ETFs have several advantages.

  • Diversification​: An investor gains the diversification spread across a group of securities or market segments.
  • Able to trade shares​: Shares of ETFs are traded throughout the day and can be either sold short or purchased on margin.
  • Lower fees​: Passively managed ETFs have lower expense ratios.
  • Tax consequences​: Since the investor does not own the underlying securities in an ETF, there aren't any capital gains consequences on changes in the prices of those securities.

ETFs also have cons.

  • Less diversification​: Even though the portfolio of an ETF may contain a large number of securities, adding to diversity, these securities may be limited to a small sector such as small-cap companies, or a particular geographic region, like Asian countries, which would reduce diversity.
  • Low trading volume​: Most ETFs have low trading volumes, which means the bid/ask spread may be wider compared to most stock prices and result in the investor paying more for the shares of the ETF or getting less when they sell.

ETF vs. Mutual Fund

There are key differences between ETFs and mutual funds.

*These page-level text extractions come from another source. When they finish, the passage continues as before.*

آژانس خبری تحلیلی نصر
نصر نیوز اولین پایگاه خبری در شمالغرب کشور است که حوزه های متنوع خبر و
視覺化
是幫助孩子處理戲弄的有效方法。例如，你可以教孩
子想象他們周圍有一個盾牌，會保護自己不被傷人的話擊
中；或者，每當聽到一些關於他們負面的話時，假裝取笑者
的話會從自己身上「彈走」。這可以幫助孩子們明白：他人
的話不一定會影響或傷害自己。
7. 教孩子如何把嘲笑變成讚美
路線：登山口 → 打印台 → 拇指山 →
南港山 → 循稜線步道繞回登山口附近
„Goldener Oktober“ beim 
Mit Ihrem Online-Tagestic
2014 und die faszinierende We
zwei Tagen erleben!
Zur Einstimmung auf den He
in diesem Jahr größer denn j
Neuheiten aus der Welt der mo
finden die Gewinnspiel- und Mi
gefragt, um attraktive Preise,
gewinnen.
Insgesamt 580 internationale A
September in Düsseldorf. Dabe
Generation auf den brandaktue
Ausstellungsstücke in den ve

  • Kind of management​: Mutual funds typically have professional fund managers who try to beat the market return by buying and selling securities. ETFs on the other hand are usually passively managed and automatically track a stock market index.
  • Expense ratios​: Since ETFs are passively managed, their expense ratios are usually less than actively managed mutual funds.
  • Trading​: Shares of ETFs can be traded throughout the day whereas mutual funds can only be bought and sold based on their net asset value at the end of each day.
  • Taxes​: ETFs are more tax-efficient than mutual funds. Because of their structure, mutual funds tend to produce higher capital gains liabilities because of the active management of buying and selling the underlying securities. With ETFs, you only incur a capital gain if you sell the shares of your ETF at a higher price than you paid for them.